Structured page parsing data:
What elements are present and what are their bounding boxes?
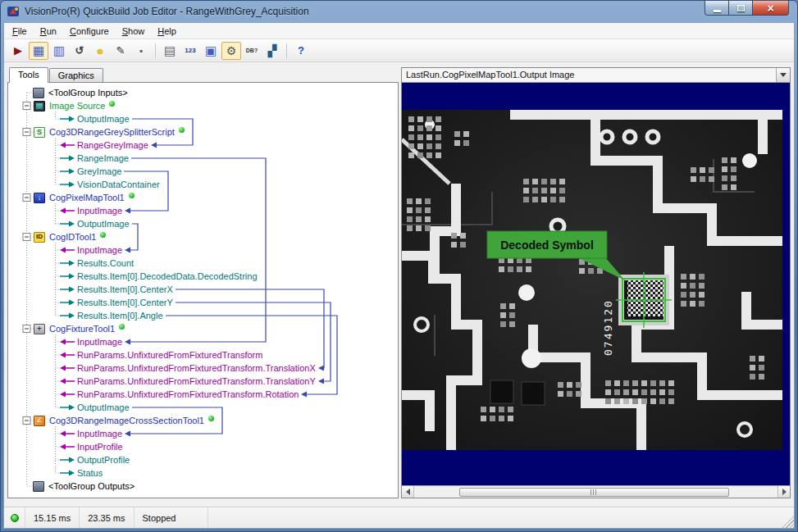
tree-item-cog3drangegreysplitterscript[interactable]: Cog3DRangeGreySplitterScript <box>8 125 398 139</box>
scroll-left-button[interactable] <box>402 486 414 498</box>
tree-item-cog3drangeimagecrosssectiontool1[interactable]: Cog3DRangeImageCrossSectionTool1 <box>8 414 398 427</box>
scroll-right-button[interactable] <box>777 486 790 498</box>
tree-item-labelwrap: InputImage <box>77 429 122 439</box>
toolbar <box>4 39 794 62</box>
tree-item-results-item-0-centerx[interactable]: Results.Item[0].CenterX <box>8 283 398 296</box>
tree-item-label: InputImage <box>77 245 122 255</box>
pcb-image: 0749120 Decoded Symbol <box>402 110 782 450</box>
close-button[interactable]: × <box>752 1 789 16</box>
tree-item-outputprofile[interactable]: OutputProfile <box>8 453 398 466</box>
script-tool-icon <box>34 127 45 138</box>
tree-item-label: RunParams.UnfixturedFromFixturedTransfor… <box>77 389 299 399</box>
tree-item-cogfixturetool1[interactable]: CogFixtureTool1 <box>8 322 398 335</box>
tree-item-labelwrap: Results.Item[0].CenterX <box>77 284 173 294</box>
horizontal-scrollbar[interactable] <box>402 485 790 498</box>
id-tool-icon <box>34 232 45 243</box>
status-led-cell <box>4 507 25 528</box>
tree-item-labelwrap: CogPixelMapTool1 <box>49 193 135 202</box>
show-quickbuild-icon[interactable] <box>29 42 48 60</box>
tree-item-labelwrap: Results.Count <box>77 258 134 268</box>
tree-item-results-item-0-centery[interactable]: Results.Item[0].CenterY <box>8 296 398 309</box>
pen-icon[interactable] <box>111 42 130 60</box>
tree-item-labelwrap: CogFixtureTool1 <box>49 324 125 334</box>
tree-item-label: InputProfile <box>77 442 123 452</box>
maximize-button[interactable] <box>729 1 752 16</box>
toolgroup-terminals-icon <box>33 88 44 98</box>
tree-item-label: <ToolGroup Inputs> <box>48 88 128 98</box>
minimize-button[interactable] <box>705 1 729 16</box>
tree-item-labelwrap: OutputImage <box>77 219 130 229</box>
menu-run[interactable]: Run <box>34 24 63 39</box>
tree-item-inputimage[interactable]: InputImage <box>8 335 398 348</box>
tree-item-runparams-unfixturedfromfixturedtransform-translationy[interactable]: RunParams.UnfixturedFromFixturedTransfor… <box>8 375 398 388</box>
tree-item-status[interactable]: Status <box>8 466 398 480</box>
tree-item-inputimage[interactable]: InputImage <box>8 427 398 440</box>
image-source-label: LastRun.CogPixelMapTool1.Output Image <box>402 68 776 82</box>
tree-item-labelwrap: CogIDTool1 <box>49 232 106 242</box>
tree-item-results-item-0-angle[interactable]: Results.Item[0].Angle <box>8 309 398 322</box>
tree-item-rangeimage[interactable]: RangeImage <box>8 152 398 165</box>
numeric-icon[interactable] <box>180 42 200 60</box>
window-icon[interactable] <box>201 42 221 60</box>
tree-item-outputimage[interactable]: OutputImage <box>8 112 398 125</box>
menu-bar: FileRunConfigureShowHelp <box>4 23 794 39</box>
total-time: 23.35 ms <box>80 507 134 528</box>
tree-item-labelwrap: VisionDataContainer <box>77 180 160 189</box>
tree-item-greyimage[interactable]: GreyImage <box>8 165 398 178</box>
chart-icon[interactable] <box>262 42 282 60</box>
tree-item-inputprofile[interactable]: InputProfile <box>8 440 398 453</box>
tree-item-runparams-unfixturedfromfixturedtransform-translationx[interactable]: RunParams.UnfixturedFromFixturedTransfor… <box>8 361 398 375</box>
tree-item-visiondatacontainer[interactable]: VisionDataContainer <box>8 178 398 191</box>
scrollbar-thumb[interactable] <box>459 488 729 497</box>
tree-item-rangegreyimage[interactable]: RangeGreyImage <box>8 139 398 152</box>
title-bar[interactable]: VisionPro(R) QuickBuild Job Editor - Ran… <box>3 1 795 22</box>
tree-item-labelwrap: Cog3DRangeImageCrossSectionTool1 <box>49 416 214 425</box>
dropdown-button[interactable] <box>776 68 790 82</box>
tree-item-inputimage[interactable]: InputImage <box>8 204 398 217</box>
image-display[interactable]: 0749120 Decoded Symbol <box>402 83 790 485</box>
run-job-icon[interactable] <box>8 42 28 60</box>
step-icon[interactable] <box>49 42 69 60</box>
tree-item-labelwrap: InputImage <box>77 245 122 255</box>
resize-grip[interactable] <box>782 516 794 528</box>
tree-item-toolgroup-outputs[interactable]: <ToolGroup Outputs> <box>8 480 398 493</box>
tree-item-label: Cog3DRangeImageCrossSectionTool1 <box>49 416 204 425</box>
database-icon[interactable] <box>242 42 262 60</box>
tree-item-labelwrap: Cog3DRangeGreySplitterScript <box>49 127 185 137</box>
tree-item-labelwrap: Image Source <box>49 101 115 111</box>
tree-item-inputimage[interactable]: InputImage <box>8 243 398 257</box>
tab-graphics[interactable]: Graphics <box>49 68 103 82</box>
menu-configure[interactable]: Configure <box>63 24 116 39</box>
image-source-selector[interactable]: LastRun.CogPixelMapTool1.Output Image <box>402 68 790 83</box>
tree-item-label: RunParams.UnfixturedFromFixturedTransfor… <box>77 350 262 360</box>
run-state: Stopped <box>135 507 208 528</box>
tree-item-label: InputImage <box>77 206 122 216</box>
stamp-icon[interactable] <box>131 42 151 60</box>
menu-file[interactable]: File <box>6 24 34 39</box>
symbol-text: 0749120 <box>602 299 614 356</box>
tree-item-labelwrap: RunParams.UnfixturedFromFixturedTransfor… <box>77 389 299 399</box>
tree-item-outputimage[interactable]: OutputImage <box>8 401 398 414</box>
tree-item-toolgroup-inputs[interactable]: <ToolGroup Inputs> <box>8 86 398 99</box>
tree-item-labelwrap: OutputImage <box>77 402 130 412</box>
tree-item-cogpixelmaptool1[interactable]: CogPixelMapTool1 <box>8 191 398 204</box>
tree-item-label: CogFixtureTool1 <box>49 324 115 334</box>
tree-item-labelwrap: Results.Item[0].Angle <box>77 311 163 321</box>
tree-item-results-count[interactable]: Results.Count <box>8 257 398 270</box>
tab-tools[interactable]: Tools <box>9 67 48 83</box>
wrench-icon[interactable] <box>221 42 241 60</box>
menu-help[interactable]: Help <box>151 24 183 39</box>
tree-item-runparams-unfixturedfromfixturedtransform-rotation[interactable]: RunParams.UnfixturedFromFixturedTransfor… <box>8 388 398 401</box>
tree-item-outputimage[interactable]: OutputImage <box>8 217 398 230</box>
edit-page-icon[interactable] <box>160 42 180 60</box>
reset-icon[interactable] <box>70 42 89 60</box>
tree-item-labelwrap: InputImage <box>77 337 122 347</box>
help-icon[interactable] <box>291 42 311 60</box>
menu-show[interactable]: Show <box>116 24 152 39</box>
tree-item-label: CogIDTool1 <box>49 232 96 242</box>
tree-item-runparams-unfixturedfromfixturedtransform[interactable]: RunParams.UnfixturedFromFixturedTransfor… <box>8 348 398 361</box>
tree-item-results-item-0-decodeddata-decodedstring[interactable]: Results.Item[0].DecodedData.DecodedStrin… <box>8 270 398 283</box>
pause-icon[interactable] <box>90 42 110 60</box>
tree-item-cogidtool1[interactable]: CogIDTool1 <box>8 230 398 243</box>
tree-item-image-source[interactable]: Image Source <box>8 99 398 112</box>
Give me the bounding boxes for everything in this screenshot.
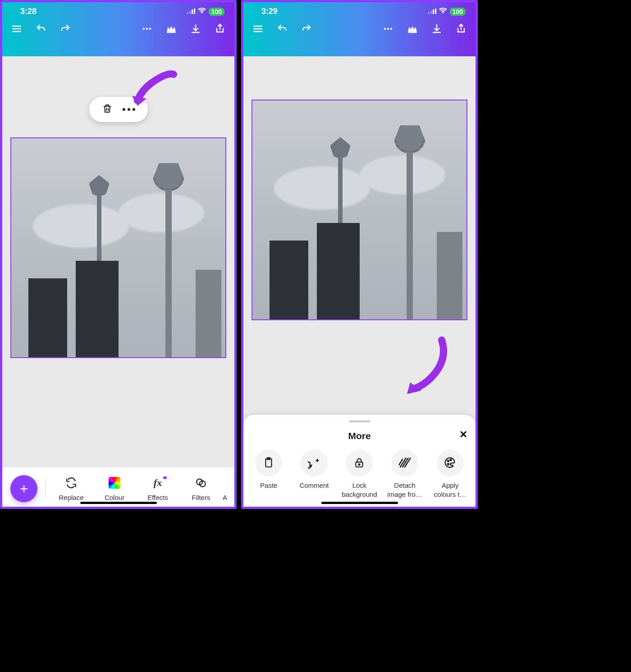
sheet-handle[interactable] — [349, 420, 370, 422]
status-time: 3:28 — [20, 7, 37, 16]
effects-icon: fx — [151, 477, 164, 489]
wifi-icon — [439, 7, 447, 16]
download-icon[interactable] — [430, 23, 443, 35]
context-floating-menu — [89, 97, 148, 122]
menu-icon[interactable] — [10, 23, 23, 35]
sheet-item-lock-background[interactable]: Lock background — [337, 450, 382, 499]
svg-point-23 — [387, 28, 389, 30]
selected-photo[interactable] — [10, 137, 226, 358]
toolbar-label: Effects — [147, 494, 168, 501]
redo-icon[interactable] — [300, 23, 313, 35]
add-button[interactable]: + — [10, 475, 37, 502]
phone-right: 3:29 100 — [241, 0, 478, 509]
battery-level: 100 — [450, 8, 466, 16]
replace-icon — [65, 477, 78, 489]
toolbar-label: Filters — [192, 494, 210, 501]
sheet-label: Comment — [299, 481, 329, 490]
svg-point-8 — [146, 28, 148, 30]
status-time: 3:29 — [261, 7, 278, 16]
toolbar-label: Replace — [59, 494, 83, 501]
svg-rect-2 — [192, 9, 193, 14]
toolbar-colour[interactable]: Colour — [93, 477, 136, 501]
svg-rect-1 — [189, 11, 191, 14]
divider — [46, 478, 46, 499]
topbar-actions — [2, 19, 234, 39]
sheet-item-detach-image[interactable]: Detach image fro… — [382, 450, 428, 499]
topbar-actions — [243, 19, 476, 39]
toolbar-filters[interactable]: Filters — [179, 477, 223, 501]
toolbar-label: Colour — [105, 494, 124, 501]
status-bar: 3:28 100 — [2, 2, 234, 19]
wifi-icon — [198, 7, 206, 16]
svg-point-36 — [447, 460, 448, 461]
status-indicators: 100 — [187, 7, 224, 16]
share-icon[interactable] — [214, 23, 226, 35]
svg-point-37 — [450, 459, 451, 460]
sheet-label: Lock background — [342, 481, 377, 499]
svg-rect-16 — [430, 11, 432, 14]
sheet-label: Apply colours t… — [434, 481, 466, 499]
svg-point-38 — [447, 463, 448, 464]
svg-rect-18 — [435, 9, 436, 14]
sheet-label: Detach image fro… — [387, 481, 422, 499]
svg-rect-25 — [408, 32, 417, 33]
app-topbar: 3:29 100 — [243, 2, 476, 56]
crown-icon[interactable] — [165, 23, 178, 35]
close-icon[interactable]: ✕ — [459, 429, 467, 440]
phone-left: 3:28 100 — [0, 0, 237, 509]
toolbar-label: A — [223, 494, 227, 501]
toolbar-effects[interactable]: fx Effects — [136, 477, 179, 501]
filters-icon — [195, 477, 207, 489]
svg-point-22 — [384, 28, 386, 30]
bottom-toolbar: + Replace Colour fx Effects Filters — [2, 467, 234, 507]
svg-rect-3 — [194, 9, 195, 14]
home-indicator[interactable] — [80, 502, 157, 504]
svg-point-9 — [149, 28, 151, 30]
app-topbar: 3:28 100 — [2, 2, 234, 56]
signal-icon — [187, 7, 195, 16]
palette-icon — [444, 456, 457, 470]
svg-point-31 — [359, 463, 360, 465]
svg-rect-10 — [167, 32, 176, 33]
sheet-item-comment[interactable]: Comment — [292, 450, 337, 499]
selected-photo[interactable] — [251, 100, 467, 320]
delete-icon[interactable] — [102, 103, 113, 116]
toolbar-replace[interactable]: Replace — [50, 477, 93, 501]
colour-icon — [108, 477, 121, 489]
more-icon[interactable] — [141, 23, 153, 35]
canvas[interactable]: More ✕ Paste Comment Lock background — [243, 56, 476, 507]
signal-icon — [428, 7, 436, 16]
battery-level: 100 — [209, 8, 224, 16]
download-icon[interactable] — [189, 23, 202, 35]
share-icon[interactable] — [455, 23, 467, 35]
toolbar-item-partial[interactable]: A — [223, 477, 234, 501]
sheet-title: More — [348, 431, 370, 441]
svg-rect-17 — [433, 9, 434, 14]
lock-icon — [353, 457, 365, 470]
annotation-arrow — [399, 336, 448, 394]
sheet-item-apply-colours[interactable]: Apply colours t… — [427, 450, 473, 499]
crown-icon[interactable] — [406, 23, 419, 35]
svg-rect-0 — [187, 12, 188, 14]
paste-icon — [263, 457, 274, 470]
more-icon[interactable] — [382, 23, 394, 35]
menu-icon[interactable] — [251, 23, 264, 35]
partial-icon — [223, 477, 234, 489]
detach-icon — [398, 456, 412, 471]
svg-rect-15 — [428, 12, 430, 14]
status-indicators: 100 — [428, 7, 466, 16]
sheet-item-paste[interactable]: Paste — [246, 450, 292, 499]
more-sheet: More ✕ Paste Comment Lock background — [243, 415, 476, 507]
canvas[interactable] — [2, 56, 234, 467]
svg-point-7 — [143, 28, 145, 30]
svg-point-24 — [390, 28, 392, 30]
home-indicator[interactable] — [321, 502, 398, 504]
undo-icon[interactable] — [35, 23, 47, 35]
status-bar: 3:29 100 — [243, 2, 476, 19]
sheet-label: Paste — [260, 481, 277, 490]
comment-icon — [308, 456, 320, 470]
notification-dot-icon — [163, 477, 167, 479]
redo-icon[interactable] — [59, 23, 72, 35]
undo-icon[interactable] — [276, 23, 288, 35]
more-options-icon[interactable] — [123, 108, 135, 111]
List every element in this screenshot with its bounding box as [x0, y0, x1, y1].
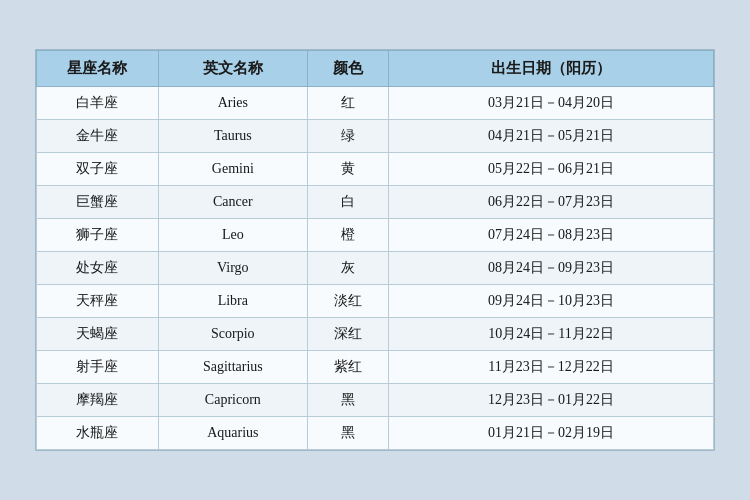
cell-color: 黑	[307, 384, 388, 417]
table-row: 狮子座Leo橙07月24日－08月23日	[37, 219, 714, 252]
table-row: 处女座Virgo灰08月24日－09月23日	[37, 252, 714, 285]
cell-color: 紫红	[307, 351, 388, 384]
cell-zh: 射手座	[37, 351, 159, 384]
cell-en: Sagittarius	[158, 351, 307, 384]
cell-color: 黑	[307, 417, 388, 450]
cell-color: 黄	[307, 153, 388, 186]
header-color: 颜色	[307, 51, 388, 87]
cell-date: 08月24日－09月23日	[389, 252, 714, 285]
cell-color: 灰	[307, 252, 388, 285]
cell-date: 09月24日－10月23日	[389, 285, 714, 318]
cell-en: Scorpio	[158, 318, 307, 351]
table-row: 水瓶座Aquarius黑01月21日－02月19日	[37, 417, 714, 450]
table-row: 白羊座Aries红03月21日－04月20日	[37, 87, 714, 120]
table-header-row: 星座名称 英文名称 颜色 出生日期（阳历）	[37, 51, 714, 87]
zodiac-table-container: 星座名称 英文名称 颜色 出生日期（阳历） 白羊座Aries红03月21日－04…	[35, 49, 715, 451]
cell-zh: 天秤座	[37, 285, 159, 318]
cell-date: 06月22日－07月23日	[389, 186, 714, 219]
cell-color: 红	[307, 87, 388, 120]
cell-zh: 水瓶座	[37, 417, 159, 450]
table-row: 双子座Gemini黄05月22日－06月21日	[37, 153, 714, 186]
cell-zh: 狮子座	[37, 219, 159, 252]
cell-zh: 处女座	[37, 252, 159, 285]
cell-zh: 双子座	[37, 153, 159, 186]
cell-en: Gemini	[158, 153, 307, 186]
table-row: 巨蟹座Cancer白06月22日－07月23日	[37, 186, 714, 219]
header-date: 出生日期（阳历）	[389, 51, 714, 87]
zodiac-table: 星座名称 英文名称 颜色 出生日期（阳历） 白羊座Aries红03月21日－04…	[36, 50, 714, 450]
cell-date: 12月23日－01月22日	[389, 384, 714, 417]
cell-date: 10月24日－11月22日	[389, 318, 714, 351]
cell-en: Aquarius	[158, 417, 307, 450]
header-zh: 星座名称	[37, 51, 159, 87]
cell-en: Taurus	[158, 120, 307, 153]
cell-date: 05月22日－06月21日	[389, 153, 714, 186]
header-en: 英文名称	[158, 51, 307, 87]
table-row: 摩羯座Capricorn黑12月23日－01月22日	[37, 384, 714, 417]
table-row: 射手座Sagittarius紫红11月23日－12月22日	[37, 351, 714, 384]
cell-en: Libra	[158, 285, 307, 318]
table-body: 白羊座Aries红03月21日－04月20日金牛座Taurus绿04月21日－0…	[37, 87, 714, 450]
table-row: 天秤座Libra淡红09月24日－10月23日	[37, 285, 714, 318]
cell-date: 07月24日－08月23日	[389, 219, 714, 252]
cell-zh: 摩羯座	[37, 384, 159, 417]
cell-zh: 巨蟹座	[37, 186, 159, 219]
cell-date: 01月21日－02月19日	[389, 417, 714, 450]
cell-color: 淡红	[307, 285, 388, 318]
cell-en: Capricorn	[158, 384, 307, 417]
cell-color: 深红	[307, 318, 388, 351]
table-row: 金牛座Taurus绿04月21日－05月21日	[37, 120, 714, 153]
cell-zh: 金牛座	[37, 120, 159, 153]
cell-color: 橙	[307, 219, 388, 252]
cell-en: Aries	[158, 87, 307, 120]
cell-color: 绿	[307, 120, 388, 153]
cell-date: 11月23日－12月22日	[389, 351, 714, 384]
cell-en: Cancer	[158, 186, 307, 219]
cell-en: Leo	[158, 219, 307, 252]
cell-zh: 白羊座	[37, 87, 159, 120]
cell-en: Virgo	[158, 252, 307, 285]
cell-date: 04月21日－05月21日	[389, 120, 714, 153]
cell-date: 03月21日－04月20日	[389, 87, 714, 120]
cell-zh: 天蝎座	[37, 318, 159, 351]
cell-color: 白	[307, 186, 388, 219]
table-row: 天蝎座Scorpio深红10月24日－11月22日	[37, 318, 714, 351]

▶ [PROBLEM STATEMENT] Go through the data above and find the lines with the word "Apply". Copy each of those lines.

▶ [WRITTEN REPLY]
sheet-label: Apply colours t… — [434, 481, 466, 499]
sheet-item-apply-colours[interactable]: Apply colours t… — [427, 450, 473, 499]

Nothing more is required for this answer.